Myra May turned up the Philco radio on the shelf behind the counter. The Saturday afternoon local news roundup had ended, and WODX in Mobile was playing Rudy Vallée singing “Brother, Can You Spare a Dime?” The week before, he had sung the same song on The Fleishmann Hour. It was a sad song in a minor key, dirgelike, even, but it fitted Myra May’s mood. She thought about it as she listened and swabbed the counter.

They used to tell me I was building a dream, with peace and glory ahead. Why should I be standing in line, just waiting for bread?

But it wasn’t just bread that people were waiting for, Myra May thought gloomily. Sure, there had been a flurry of exhilaration over Roosevelt’s inauguration the month before. People were sick of the status quo and any change was as welcome as a cool breeze on a hot July day. But the excitement had dried up in a hurry when FDR put the national banks on holiday. And then he had signed an order that said that everybody had to turn in their gold, which resulted in a chorus of grousing. From now on, it was illegal for citizens to have any gold, except for jewelry and dental gold (you could keep your fillings) and coins you might have collected. Myra May’s jewelry was cheap stuff and she didn’t have any gold fillings or coins, but it was the principle of the thing, far as she was concerned. The government shouldn’t be allowed to confiscate your gold, for pity’s sake.

Brother, can you spare a dime?

“Turn that goldurned thing off, Myra May,” J.D. Henderson growled from his regular seat at the counter, where he was hunched over a plate of meat loaf, corn, and mashed potatoes. “Bad ’nuff to be broke without havin’ to listen to some damn fool idjut singin’ about it.”

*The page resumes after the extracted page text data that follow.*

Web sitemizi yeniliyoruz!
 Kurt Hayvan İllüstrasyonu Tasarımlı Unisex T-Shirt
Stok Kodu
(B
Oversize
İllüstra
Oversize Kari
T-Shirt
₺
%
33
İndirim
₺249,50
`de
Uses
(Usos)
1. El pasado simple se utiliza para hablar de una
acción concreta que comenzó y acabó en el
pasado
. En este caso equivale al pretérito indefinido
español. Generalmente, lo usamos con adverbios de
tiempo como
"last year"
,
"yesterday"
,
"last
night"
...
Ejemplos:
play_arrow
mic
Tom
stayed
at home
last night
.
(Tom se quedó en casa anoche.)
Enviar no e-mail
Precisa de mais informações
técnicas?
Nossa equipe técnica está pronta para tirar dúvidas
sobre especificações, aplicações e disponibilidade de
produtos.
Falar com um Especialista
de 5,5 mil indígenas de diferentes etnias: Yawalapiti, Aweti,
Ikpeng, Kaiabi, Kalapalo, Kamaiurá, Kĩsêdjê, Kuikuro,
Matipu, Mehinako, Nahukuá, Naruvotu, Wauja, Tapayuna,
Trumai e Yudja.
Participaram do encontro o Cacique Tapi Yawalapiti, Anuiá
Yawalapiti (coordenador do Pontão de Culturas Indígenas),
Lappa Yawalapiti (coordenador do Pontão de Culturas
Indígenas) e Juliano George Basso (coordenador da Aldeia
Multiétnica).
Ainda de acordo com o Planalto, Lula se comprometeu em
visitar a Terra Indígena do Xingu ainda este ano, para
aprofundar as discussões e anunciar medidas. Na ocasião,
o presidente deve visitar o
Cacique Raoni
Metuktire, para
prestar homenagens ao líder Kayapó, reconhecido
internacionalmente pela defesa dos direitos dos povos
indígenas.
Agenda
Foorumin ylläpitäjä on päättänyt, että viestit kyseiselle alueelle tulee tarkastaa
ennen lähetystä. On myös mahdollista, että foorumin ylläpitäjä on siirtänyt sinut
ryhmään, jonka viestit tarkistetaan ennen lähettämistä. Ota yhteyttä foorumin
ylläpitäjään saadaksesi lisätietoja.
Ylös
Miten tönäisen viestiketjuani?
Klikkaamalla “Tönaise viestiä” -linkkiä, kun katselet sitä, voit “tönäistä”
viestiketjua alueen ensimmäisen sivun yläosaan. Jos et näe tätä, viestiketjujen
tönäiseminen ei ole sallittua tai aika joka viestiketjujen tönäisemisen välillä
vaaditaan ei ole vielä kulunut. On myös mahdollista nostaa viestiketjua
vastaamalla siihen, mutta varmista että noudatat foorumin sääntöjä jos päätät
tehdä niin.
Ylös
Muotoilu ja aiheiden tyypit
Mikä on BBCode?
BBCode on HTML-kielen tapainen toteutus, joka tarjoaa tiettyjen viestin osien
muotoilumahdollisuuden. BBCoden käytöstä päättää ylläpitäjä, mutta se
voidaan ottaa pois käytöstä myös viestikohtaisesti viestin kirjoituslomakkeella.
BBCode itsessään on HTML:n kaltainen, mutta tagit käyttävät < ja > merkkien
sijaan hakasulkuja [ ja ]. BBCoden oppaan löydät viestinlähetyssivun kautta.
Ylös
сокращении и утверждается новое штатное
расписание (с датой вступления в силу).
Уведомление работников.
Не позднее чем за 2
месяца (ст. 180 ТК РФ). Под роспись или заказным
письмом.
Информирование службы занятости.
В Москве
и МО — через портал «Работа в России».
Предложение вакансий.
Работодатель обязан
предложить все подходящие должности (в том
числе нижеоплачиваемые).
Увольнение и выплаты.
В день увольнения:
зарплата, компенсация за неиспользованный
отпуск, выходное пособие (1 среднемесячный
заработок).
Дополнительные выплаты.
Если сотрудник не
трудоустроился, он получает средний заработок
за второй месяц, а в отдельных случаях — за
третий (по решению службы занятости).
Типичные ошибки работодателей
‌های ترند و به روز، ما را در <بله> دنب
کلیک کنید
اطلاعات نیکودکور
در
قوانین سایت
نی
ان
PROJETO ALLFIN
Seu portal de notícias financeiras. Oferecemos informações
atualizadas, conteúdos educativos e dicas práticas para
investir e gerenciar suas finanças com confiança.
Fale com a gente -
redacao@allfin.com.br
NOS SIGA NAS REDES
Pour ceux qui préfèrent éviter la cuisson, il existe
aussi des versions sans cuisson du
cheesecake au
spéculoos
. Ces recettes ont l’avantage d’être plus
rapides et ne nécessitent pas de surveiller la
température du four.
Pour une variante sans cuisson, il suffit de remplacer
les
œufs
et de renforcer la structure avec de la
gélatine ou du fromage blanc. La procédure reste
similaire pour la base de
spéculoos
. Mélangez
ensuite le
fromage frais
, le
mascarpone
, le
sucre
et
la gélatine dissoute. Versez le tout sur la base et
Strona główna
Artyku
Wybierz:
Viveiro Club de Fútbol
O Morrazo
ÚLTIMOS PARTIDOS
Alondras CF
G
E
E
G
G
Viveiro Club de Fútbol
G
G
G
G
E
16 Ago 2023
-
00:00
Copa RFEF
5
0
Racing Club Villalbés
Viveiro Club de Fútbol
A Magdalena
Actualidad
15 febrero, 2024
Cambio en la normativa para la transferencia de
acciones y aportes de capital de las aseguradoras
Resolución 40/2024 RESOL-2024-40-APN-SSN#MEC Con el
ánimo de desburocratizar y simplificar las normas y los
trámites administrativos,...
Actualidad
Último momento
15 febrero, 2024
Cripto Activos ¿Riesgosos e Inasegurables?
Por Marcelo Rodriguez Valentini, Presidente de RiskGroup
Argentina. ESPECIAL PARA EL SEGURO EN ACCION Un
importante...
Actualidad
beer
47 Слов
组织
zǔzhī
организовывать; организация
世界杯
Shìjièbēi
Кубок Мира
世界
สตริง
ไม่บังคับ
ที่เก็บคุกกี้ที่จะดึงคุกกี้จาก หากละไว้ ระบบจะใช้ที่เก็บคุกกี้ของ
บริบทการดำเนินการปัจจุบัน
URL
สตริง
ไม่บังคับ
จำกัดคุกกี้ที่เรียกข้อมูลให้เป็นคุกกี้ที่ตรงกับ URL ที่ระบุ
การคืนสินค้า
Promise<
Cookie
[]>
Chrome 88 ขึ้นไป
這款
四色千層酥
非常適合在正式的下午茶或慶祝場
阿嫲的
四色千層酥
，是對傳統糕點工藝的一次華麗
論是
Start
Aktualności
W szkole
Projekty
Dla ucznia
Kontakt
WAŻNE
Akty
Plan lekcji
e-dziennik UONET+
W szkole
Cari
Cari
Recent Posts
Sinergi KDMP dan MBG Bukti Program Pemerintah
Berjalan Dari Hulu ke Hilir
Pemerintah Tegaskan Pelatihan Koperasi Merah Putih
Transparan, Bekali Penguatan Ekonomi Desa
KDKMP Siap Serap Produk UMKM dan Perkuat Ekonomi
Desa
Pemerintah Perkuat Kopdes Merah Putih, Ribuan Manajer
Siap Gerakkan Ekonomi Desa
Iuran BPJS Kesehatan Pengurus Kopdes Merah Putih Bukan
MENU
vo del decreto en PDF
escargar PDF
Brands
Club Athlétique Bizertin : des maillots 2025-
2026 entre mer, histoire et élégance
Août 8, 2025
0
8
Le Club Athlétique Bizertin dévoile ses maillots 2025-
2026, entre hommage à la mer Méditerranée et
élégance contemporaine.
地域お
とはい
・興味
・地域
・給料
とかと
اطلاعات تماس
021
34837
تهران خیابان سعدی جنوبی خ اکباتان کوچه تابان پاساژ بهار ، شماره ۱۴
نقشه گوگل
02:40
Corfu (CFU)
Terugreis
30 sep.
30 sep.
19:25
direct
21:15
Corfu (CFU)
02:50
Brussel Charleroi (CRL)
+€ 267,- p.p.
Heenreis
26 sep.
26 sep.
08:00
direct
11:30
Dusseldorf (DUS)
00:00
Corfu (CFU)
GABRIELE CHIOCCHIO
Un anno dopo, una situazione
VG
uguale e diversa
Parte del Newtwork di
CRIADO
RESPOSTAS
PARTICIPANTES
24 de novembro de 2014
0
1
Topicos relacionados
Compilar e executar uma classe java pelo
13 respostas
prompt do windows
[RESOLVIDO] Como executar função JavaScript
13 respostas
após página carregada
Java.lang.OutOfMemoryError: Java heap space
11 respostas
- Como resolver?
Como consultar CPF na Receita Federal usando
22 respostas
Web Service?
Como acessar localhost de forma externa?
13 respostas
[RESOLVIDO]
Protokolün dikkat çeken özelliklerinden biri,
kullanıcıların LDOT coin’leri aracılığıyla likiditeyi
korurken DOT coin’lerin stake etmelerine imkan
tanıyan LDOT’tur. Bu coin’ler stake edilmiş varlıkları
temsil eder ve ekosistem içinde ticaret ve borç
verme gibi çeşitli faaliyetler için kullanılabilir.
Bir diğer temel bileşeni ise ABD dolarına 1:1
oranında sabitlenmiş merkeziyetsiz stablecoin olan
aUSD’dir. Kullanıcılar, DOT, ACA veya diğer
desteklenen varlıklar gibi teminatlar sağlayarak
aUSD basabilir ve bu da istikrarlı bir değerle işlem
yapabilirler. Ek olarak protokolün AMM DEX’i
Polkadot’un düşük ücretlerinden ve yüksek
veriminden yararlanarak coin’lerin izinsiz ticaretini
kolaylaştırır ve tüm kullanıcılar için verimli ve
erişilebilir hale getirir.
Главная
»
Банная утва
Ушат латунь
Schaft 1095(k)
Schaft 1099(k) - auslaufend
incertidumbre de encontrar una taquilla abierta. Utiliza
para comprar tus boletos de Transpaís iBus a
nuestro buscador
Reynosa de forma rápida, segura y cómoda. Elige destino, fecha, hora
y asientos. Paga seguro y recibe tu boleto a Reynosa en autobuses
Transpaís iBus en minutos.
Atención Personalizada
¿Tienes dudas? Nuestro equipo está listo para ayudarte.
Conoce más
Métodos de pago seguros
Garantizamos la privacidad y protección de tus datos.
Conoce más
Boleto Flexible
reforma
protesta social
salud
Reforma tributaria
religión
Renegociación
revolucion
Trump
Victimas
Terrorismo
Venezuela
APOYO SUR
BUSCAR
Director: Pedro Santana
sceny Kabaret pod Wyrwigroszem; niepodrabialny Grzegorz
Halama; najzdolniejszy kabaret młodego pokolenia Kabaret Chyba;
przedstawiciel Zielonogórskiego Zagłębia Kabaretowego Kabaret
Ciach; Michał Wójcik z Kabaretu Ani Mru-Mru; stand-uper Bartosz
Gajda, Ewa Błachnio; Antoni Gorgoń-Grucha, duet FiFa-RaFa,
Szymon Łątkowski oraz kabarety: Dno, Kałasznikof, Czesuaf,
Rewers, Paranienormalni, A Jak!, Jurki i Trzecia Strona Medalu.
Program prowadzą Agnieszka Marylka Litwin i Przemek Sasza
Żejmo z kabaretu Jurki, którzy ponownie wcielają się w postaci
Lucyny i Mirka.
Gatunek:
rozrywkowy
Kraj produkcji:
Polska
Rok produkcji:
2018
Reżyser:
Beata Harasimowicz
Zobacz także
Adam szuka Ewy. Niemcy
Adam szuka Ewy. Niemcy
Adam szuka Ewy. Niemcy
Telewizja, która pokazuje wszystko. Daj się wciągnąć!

Myra May turned off the radio. When the diner was full, the way it usually was at lunchtime, she didn’t listen to WODX. Most of her customers preferred to have the Philco tuned to WSM, a clear-channel station out of Nashville. Its call sign was abbreviated from “We Shield Millions,” which was the slogan of the station’s owner, National Life and Accident Insurance Company. (Mr. Musgrove at the hardware store had had unsatisfactory dealings with National Life and said the call letters really referred to “We Swindle Millions.”) When WSM wasn’t broadcasting the farm and market reports, their studio musicians were playing the country music the diner’s customers heard—and liked—on Saturday night on the Grand Ole Opry radio show.